Episodic Homelessness Those who frequently shuttle in and out of homelessness are known as episodically homeless.
They are most likely to be young, but unlike those in transitional homelessness, episodically homeless individuals often are chronically unemployed and experience medical, mental health, and substance abuse problems.
Persons living in poverty are most at risk of becoming homeless, and demographic groups who are more likely to experience poverty are also more likely to experience homelessness. Yet because of methodological and financial constraints, most studies are limited to counting persons who are in shelters or on the street.
While the Census Bureau has taken a series of innovations to better incorporate the homeless population, these procedures continue to undercount this group by failing to visit many locations with homeless populations.
HUD foundindividuals to be homeless on a single night in January The number of families experiencing homelessness has increased significantly from past years.
Close to 40, veterans were homeless on a single night in January Where Do People Experience Homelessness? Homelessness is often assumed to be an urban phenomenon because homeless people are more numerous, more geographically concentrated, and more visible in urban areas.
However, people experience the same difficulties associated with homelessness and housing distress in America's small towns and rural areas as they do in urban areas. In urban areas, estimates commonly rely on counts of persons using services.
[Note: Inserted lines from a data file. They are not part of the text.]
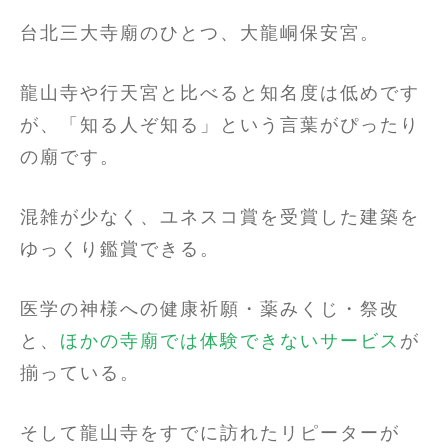
台北三大寺廟のひとつ、大龍峒保安宮。
龍山寺や行天宮と比べると知名度は低めです
が、「知る人ぞ知る」という言葉がぴったり
の廟です。
混雑が少なく、ユネスコ賞を受賞した建築を
ゆっくり鑑賞できる。
医学の神様への健康祈願・薬みくじ・祭改
と、
ほかの寺廟では体験できないサービス
が
揃っている。
そして龍山寺をすでに訪れたリピーターが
However, by this measure, homeless persons in rural areas are likely substantially under-counted due to the lack of rural service sites, the difficulty capturing persons who do not use homeless services, the limited number of researchers working in rural communities, and the minimal incentive for rural providers to collect data on their clients.
Rural homelessness, like urban homelessness, is the result of poverty and a lack of affordable housing, and research has shown: The odds of being poor are between 1.The Symposium event itself, which was held over two days in March of , brought together researchers, policy makers, government officials, service providers, and consumers from across the country to discuss the research papers and directions for future research related to homelessness.
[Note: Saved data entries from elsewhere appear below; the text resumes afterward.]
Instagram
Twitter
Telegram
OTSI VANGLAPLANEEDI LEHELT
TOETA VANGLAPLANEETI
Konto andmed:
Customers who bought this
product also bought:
Our Invisible Neighbors is a passionate and informative narrative on homelessness & its many causes. The book is divided into 3 sections: the 1st is a collection of 12 personal accounts of people who were homeless in their past-including the author's, and her mother's.
Emergency Shelters Play a Critical Role in Ending Homelessness. Learn how to make the shift to a low-barrier, housing-focused shelter model with the Alliance's Emergency Shelter Learning Series. A fascinating book that is very dry and statistical in places.
This is more a case study in the origins and natures of homelessness and extreme poverty. The ALS community needs your help to put an end to this devastating disease.
When you participate, advocate, and donate, you advance the fight to find the cure and lead us toward a world without ALS! Putting Research Into Action to Improve Lives. We aim to improve the lives of low-income children and their families by delivering our research to advocates and policymakers seeking to craft effective policies that promote healthy child development, and strong, nurturing families that are economically secure.